Friday, Mar. 27, 1964
Silencing a Socrates
Chemist Robert Havemann is a tortured German intellectual who embraced Communism before 1933 as a way to oppose Nazism. Then a topflight scientist at Berlin's famed Kaiser-Wilhelm (now Max Planck) Institute, he was saved from a Nazi death sentence when the German army argued that he could be more useful with his head on than off. As a result, he did chemical research for the Wehrmacht during World War II while locked up in Brandenburg Prison. After the war Communist Havemann became one of East Germany's star scholars, won the Patriotic Order of Merit from Communist Boss Walter Ulbricht.
Last week Prizewinner Havemann, 54, was still describing himself as a "true Marxist." But for preaching some un-Marxist notions, he was abruptly silenced, faced with expulsion from the East German Communist Party, and denounced as a "Socrates who spoils our youth."
Educated to Lie. Havemann's heresy was obviously inspired by the liberalized intellectual climate that has spread through Eastern Europe, with the notable exception of Stalinist East Germany. Defying Ulbricht's regime, Havemann spoke out in a recent lecture series to students at East Berlin's Humboldt University on the explosive subject of freedom and morality. Under Stalinism, he declared, man is "educated to hypocrisy and dishonesty" by a police state that kills thought. "All this we must change completely." When dogma blocks the free exchange of ideas, he said, it "creates the conditions for a disastrous development" by blocking social progress. But then, "reactionary regimes have always striven to keep their people stupid."
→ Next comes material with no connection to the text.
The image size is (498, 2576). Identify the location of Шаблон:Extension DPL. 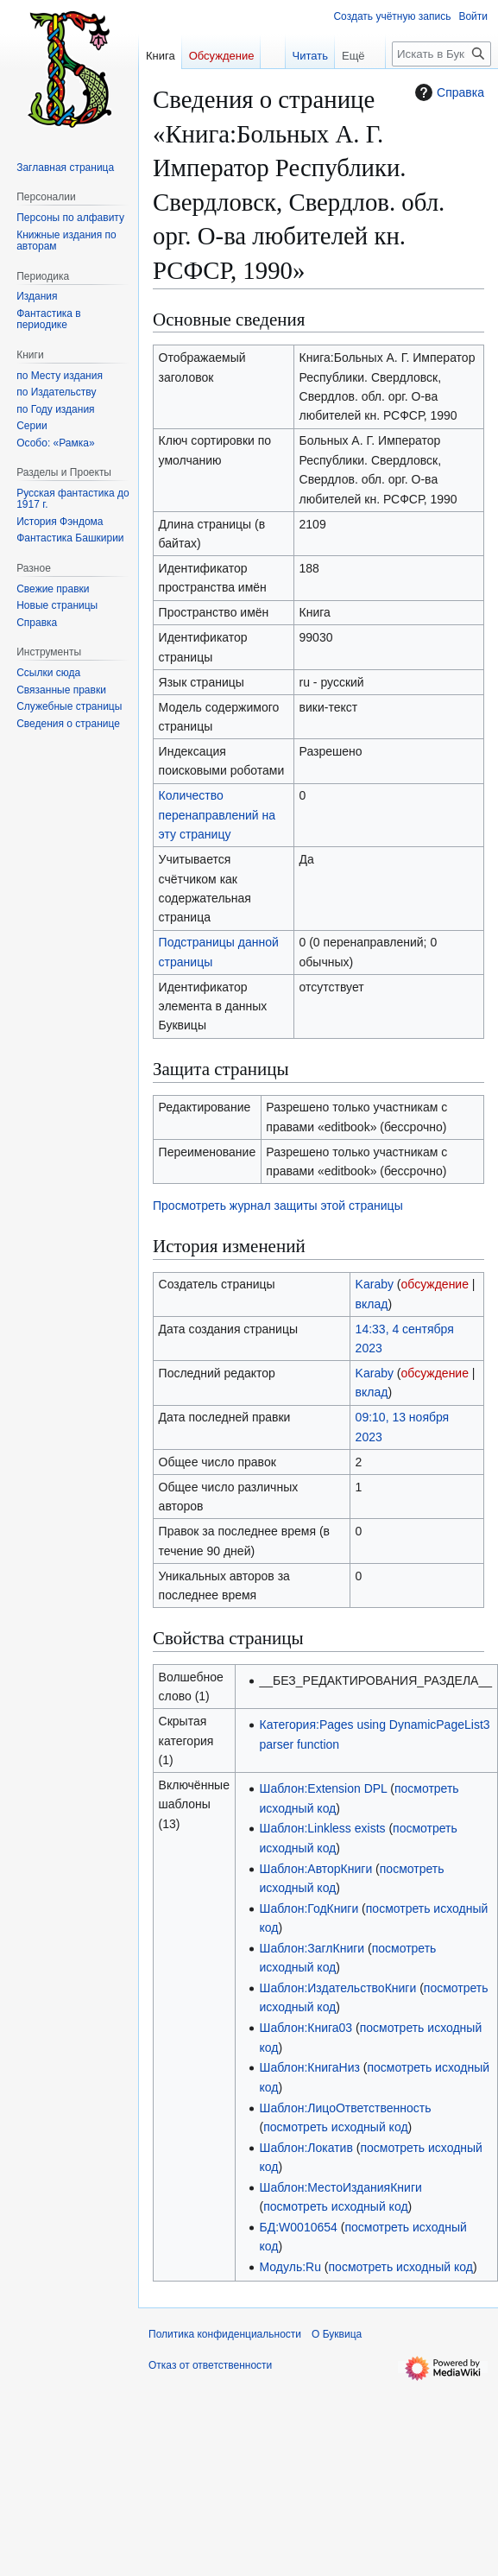 (324, 1788).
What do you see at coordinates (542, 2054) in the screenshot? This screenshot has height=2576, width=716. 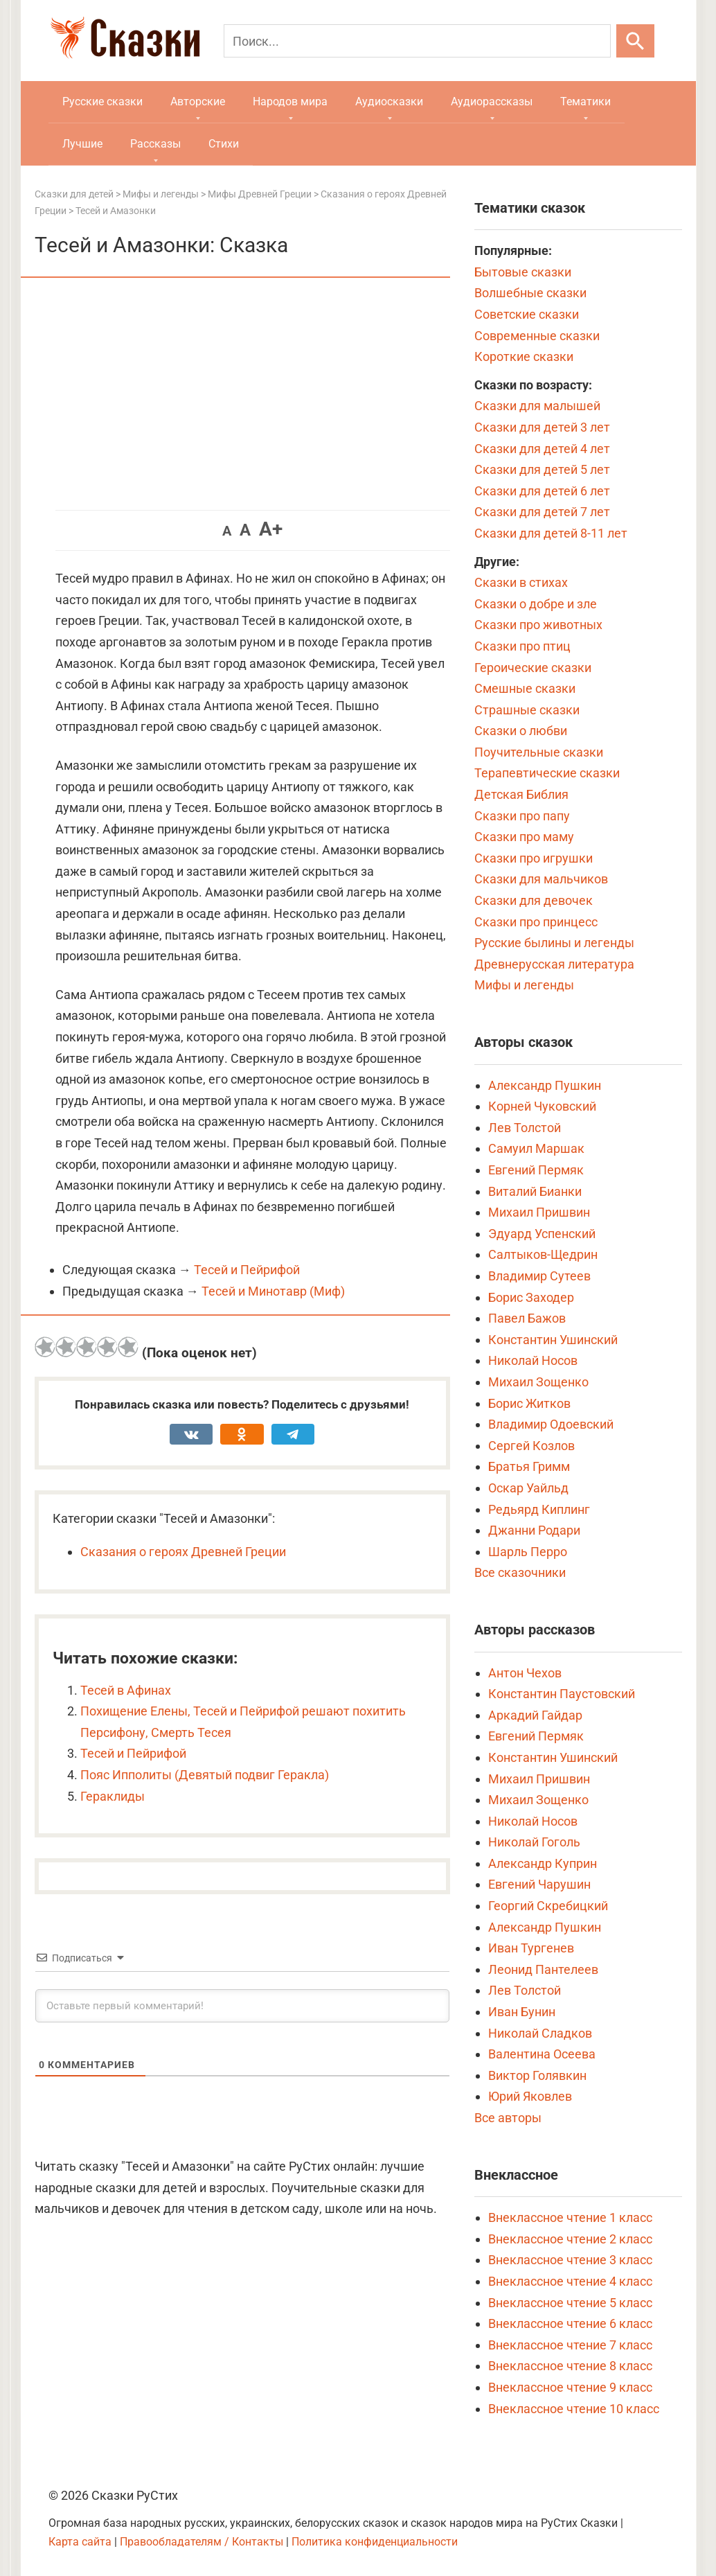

Prisons, scoffed Havemann, are "the university of crime," and the death penalty (abolished in West Germany) "is upheld only so that people can kill their political opponents." He laughed off the party's "pitiful" distortion of Hegel's dictum that freedom is the acceptance of necessity. Said Havemann: "One cannot attain freedom by doing 'voluntarily' what one must do in order to stay out of jail." As for capitalism, Havemann said that new traits make it "by no means all negative," and called for comparable Communist freedom to encourage "dissatisfaction with things as they are."
Preaching Subversion. Young Communist intellectuals flocked to hear the daring professor. When Havemann boldly repeated his subversive opinions to a West German reporter, adding that "most Communist officials think as I do," the party's Central Committee condemned him as one of "those intellectuals who lay rotten eggs in the party's nest." But instead of denouncing him, the Humboldt University Communist Party cell voted to back Havemann. Finally, the government was forced into the embarrassing position of firing its eminent scholar. The regime dismissed the outspoken Havemann as a "degenerate thinker"--a favorite Nazi charge used for silencing dangerous opposition.